Stored items from a collection:
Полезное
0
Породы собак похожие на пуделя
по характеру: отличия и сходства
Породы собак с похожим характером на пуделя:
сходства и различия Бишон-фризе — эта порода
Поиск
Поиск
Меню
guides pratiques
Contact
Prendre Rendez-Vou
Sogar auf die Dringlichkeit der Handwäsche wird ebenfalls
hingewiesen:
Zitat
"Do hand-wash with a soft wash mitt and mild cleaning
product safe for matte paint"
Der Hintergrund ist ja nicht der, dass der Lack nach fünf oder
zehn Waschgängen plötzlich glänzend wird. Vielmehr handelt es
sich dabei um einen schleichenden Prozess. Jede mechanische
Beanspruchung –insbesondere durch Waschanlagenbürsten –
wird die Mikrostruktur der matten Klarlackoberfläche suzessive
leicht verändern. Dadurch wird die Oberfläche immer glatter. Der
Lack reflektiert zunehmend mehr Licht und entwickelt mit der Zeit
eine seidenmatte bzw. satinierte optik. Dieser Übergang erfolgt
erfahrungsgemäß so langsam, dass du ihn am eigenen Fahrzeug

==

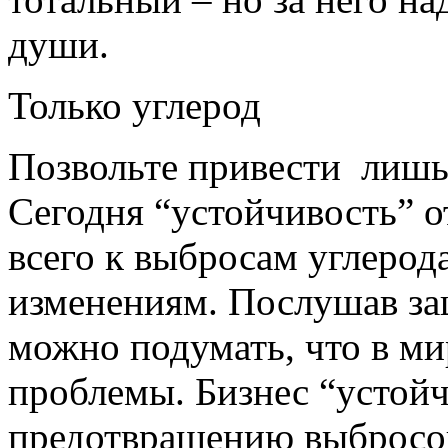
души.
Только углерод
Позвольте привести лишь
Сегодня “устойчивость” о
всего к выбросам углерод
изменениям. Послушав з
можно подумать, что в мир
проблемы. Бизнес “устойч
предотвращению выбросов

• _How to complete this task_
Among the entries, find every line holding "собак" and return it.

• _Output below_
Породы собак похожие на пуделя
Породы собак с похожим характером на пуделя:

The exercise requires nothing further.